Below is an indicative (but incomplete) list of staff research interest and possible bachelor projects within the department of Astrophysics. You are encouraged to email staff members with whom you are interested in doing your bachelor internship, to make an appointment to talk about the possibilities.
Radio detection of cosmic rays at the Pierre Auger observatory

Radio detection of air showers is a new detection technique, established by our group. Our activities include large radio antenna installations at the Pierre Auger observatory for cosmic rays in Argentina. Main science goal is to understand the physics and origin of the highest-energy particles in the Universe. Several student projects are available related to these activities. The scope ranges from improving our understanding of the radio emission in the atmosphere, over the measurement of the properties of cosmic rays to the astrophysical interpretation of the data.

A list of previous projects (to illustrate typical topics) is available here: http://particle.astro.ru.nl/goto.html?ea
Contact: Jörg R. Hörandel

Tidal disruption events

For several decades, astronomers have speculated that a hapless star could wander too close to a super massive black hole (SMBH) and be torn apart by tidal forces. It has only been with the recent advent of numerous wide field transient surveys that such events have been detected in the form of giant-amplitude, luminous flares of electromagnetic radiation from the centers of otherwise quiescent galaxies. The discoveries, spanning the whole electromagnetic spectrum from X-rays, over UV and optical events, to a small number of events launching relativistic radio jets, have caused widespread excitement, as we can use these tidal disruption flares (TDEs) to study the mass of SMBHs in quiescent galaxies, the stellar populations and dynamics in galactic nuclei, the physics of black hole accretion under extreme conditions including the potential to detect relativistic effects near the SMBH, and the physics of radio jet formation and evolution in a pristine environment. In the group of Peter Jonker we work on the optical and X-ray data of tidal disruption event, including fast X-ray transients. The nature of these events is not yet clear, they could be related to intermediate-mass black holes tidally disrupting a compact star such as a white dwarf, or they could be related to merging neutron stars (or the population is a mixture of both). 
Contact: Peter Jonker

BSc and MSc projects on star clusters and stellar populations

In the coming years, a wide range of new observational facilities will allow the exploration of the Milky Way and nearby galaxies in unprecedented detail.

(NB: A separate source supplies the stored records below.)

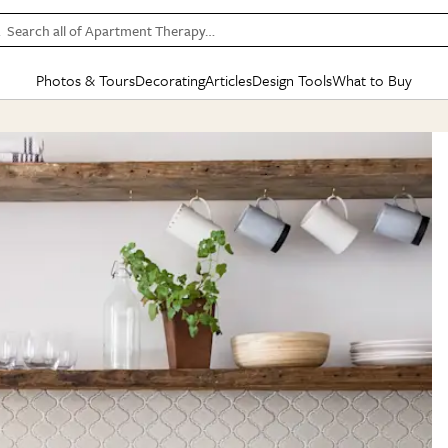
Search all of Apartment Therapy…
Photos & Tours
Decorating
Articles
Design Tools
What to Buy
in Articles
See all
in Decorating
See all
in Design Tools
See all
in What
Mood Board
IC
HOUSE TOURS
BY ROOM
SPECIAL FEATURES
BEFORE & AFTERS
SHOPPING INSP
BY TOP
ng
Apartment Tours
Living Room
The Cure
Daily Design Eye
Kitchen
Sales & Deals
Small S
ng
Studio Apartments
Bedroom
New/Next List
Gardening Genie (Partner)
Living Room
Gift Therapy
Styles &
Colorful Homes
Kitchen
State of Home Design
Bathroom
Organization Awar
Colors
ojects
Rental Homes
Bathroom
Design Changemakers
Dining Room
Cleaning Awards
Furnitur
 Yards
+ Submit Your Own Tour
+ Submit Your Own Proj
te
See All
See All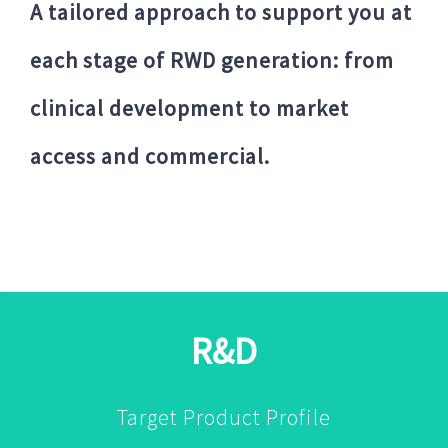
A tailored approach to support you at
each stage of RWD generation: from
clinical development to market
access and commercial.
R&D
Target Product Profile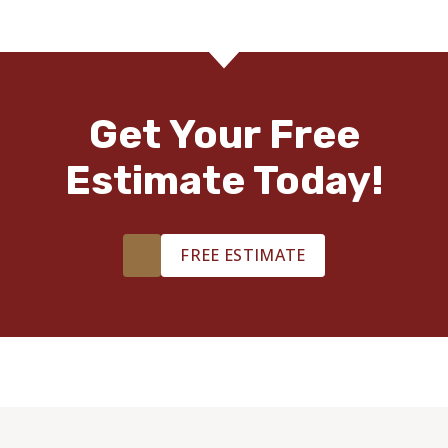
Get Your Free
Estimate Today!
FREE ESTIMATE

The Gaia satellite has already revolutionised the study of stellar populations in the Milky Way, and will soon be complemented by the WEAVE spectroscopic survey which will observe hundreds of thousands of stars in the Galactic halo. On slightly longer time scales, the Euclid mission will provide images that are comparable in sharpness to those of the Hubble Space Telescope but cover a much larger area on the sky (about 15000 square degrees), and in the second half of the 2020s the 39 meter European Extremely Large Telescope is expected to start operations.

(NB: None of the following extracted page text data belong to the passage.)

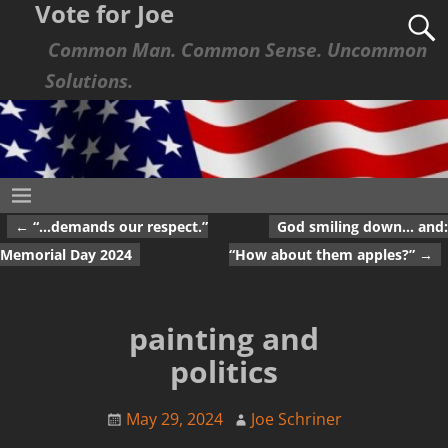
Vote for Joe
Common Man. Common Sense. Uncommon
Solutions.
←
“…demands our respect.”
God smiling down… and:
Post navigation
Memorial Day 2024
“How about them apples?”
→
painting and
politics
May 29, 2024
Joe Schriner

In our group we are planning to use these new facilities to learn more about the formation and evolution of galaxies, with a focus on the build-up of chemical elements in galaxies over time. This will be an extension of current work that makes use of the Hubble Space Telescope and 8-10-m class ground-based telescopes such as the ESO Very Large Telescope and Keck to study the chemical composition of stars and stellar clusters in nearby galaxies.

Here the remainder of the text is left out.